Should the KenLM inside the DeepSpeech repo be used for building the lm files or is the official KenLM compatible as well?
Like we have it documented in data/lm/README.md
?
I don’t think that recipe implies where the lmplz and build_binary executables are searched for. I have used ones built from the official KenLM repo, but was wondering whether DS depends on the in-tree version.
In the past I’ve used the official repo and had no problems with the so created language models.
Yeah we have no requirement here, maybe you could file an issue and/or a PR to augment the doc to make it clear?
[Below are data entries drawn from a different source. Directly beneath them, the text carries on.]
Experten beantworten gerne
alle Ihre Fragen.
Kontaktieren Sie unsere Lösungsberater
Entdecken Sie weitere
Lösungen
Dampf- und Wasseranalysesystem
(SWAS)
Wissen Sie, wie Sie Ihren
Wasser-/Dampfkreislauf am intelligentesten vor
It was clear in our mind, but obviously it’d be better to state it
I am stuck with creating a lm.binary, where should I run the python file which is in data/lm/README.md
I have saved as python file and try running and I am getting a syntax error
File “lmbinary.py”, line 21
!lmplz --order 5
^
SyntaxError: invalid syntax
I have tried running inside the kenlm/build/bin folder there only I can see lmplz and build_binary.
Please clarify me.
In the README where it says:
following this recipe (Jupyter notebook code):
… that means it’s Jupyter notebook code and as a result you would need to run it in a Jupyter notebook (it doesn’t say to save it as a python script and run that, as you appear to have done).
The reason it’s going wrong is that “!” is a special Jupyter feature to allow you to run command line commands (which lmplz is) and that won’t work in a regular python script. Alternatively you could just use os subprocess or os run to make it work from within your script (but I’d advise the Jupyter option). Running via subprocess or run is a general python thing unrelated to anything here, so I’ll leave you to Google that if you want to go that route.
Hope that helps!